Continued field research has allowed for refinement of emission estimates for geothermal and volcanic, and Hg mineralized areas in the western USA to ∼1.2–3.0, and 10–20 Mg/a, respectively. The emission estimate for areas of Hg mineralization in the western USA includes only identified Hg deposits and occurrences, and since other areas of geologic Hg enrichment such as Au and Ag deposits are not considered, the range in values is most likely an underestimate. Laboratory and field measurements have improved understanding of air–surface Hg exchange associated with soils with low or natural background concentrations of Hg (<100 ppb), litter-covered forest floors, and foliar surfaces, all of which have large spatial coverage. Deposition of atmospheric Hg and re-emission are important processes occurring at these surfaces on diel and seasonal time scales. Foliage is a significant sink for atmospheric elemental Hg, however, the net flux associated with low Hg containing soils is uncertain. Mass balances developed for soil–air exchange using measured fluxes and estimated deposition indicate that over a year background soils may exhibit no net flux. This suggests that the residence time for elemental Hg in the air is on the order of hours to weeks. Short term exchange would result in a homogenous air Hg concentration due to constant mixing and in an apparent calculated residence time that is most likely too long (one year). Recycling of atmospheric Hg between natural background soils and foliar surfaces also provides a mechanism for long-term atmospheric contamination and continued deposition in pristine ecosystems well after anthropogenic sources are controlled.

Introduction

Natural emissions of Hg to the atmosphere occur from areas with ongoing geologic activity (volcanic and geothermal) and from substrates with elevated Hg concentrations (>100 ppb) due to mineralization as a result of geologic processes that occurred in the past. Geologically-derived naturally Hg-enriched areas are in general concentrated in broad global belts that coincide with major plate tectonic boundaries (cf. Pennington, 1959, Johanson and Boyle, 1972). However, there are Hg-enriched areas outside these boundaries, i.e. areas of Fe mineralization in Michigan and Zn mineralization in Missouri and Canada (Rytuba, 2003, Rytuba, 2005) and Siberia (Obolenskiy, 1996). Some component of emission from these naturally enriched areas includes re-emission of Hg deposited from the atmosphere.

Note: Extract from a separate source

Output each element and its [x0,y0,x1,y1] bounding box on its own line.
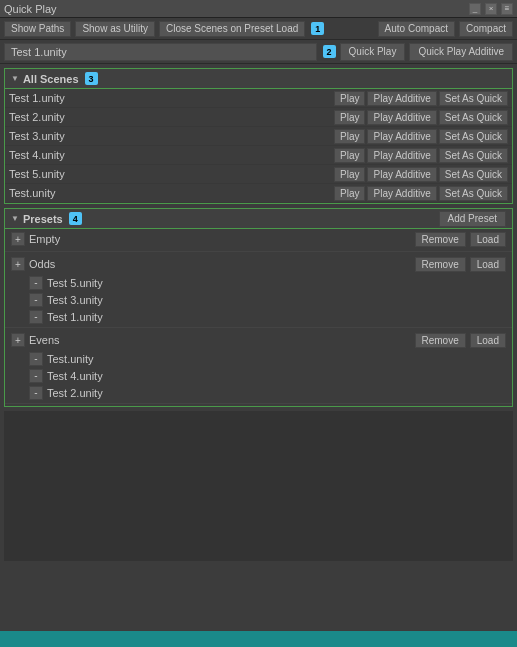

Other “natural” terrestrial sources of atmospheric Hg include emission from background or low-Hg containing soils/substrates (<100 ppb) and foliar surfaces, and biomass burning. Emission from these sources is hypothesized to be predominantly re-emission of Hg deposited from the air by wet and dry processes derived from both anthropogenic and natural sources. Important identified natural sinks for atmospheric Hg are soils, plant foliage, and regions where the atmospheric chemistry facilitates formation of reactive gaseous Hg (RGM) (i.e. polar regions, marine boundary layer).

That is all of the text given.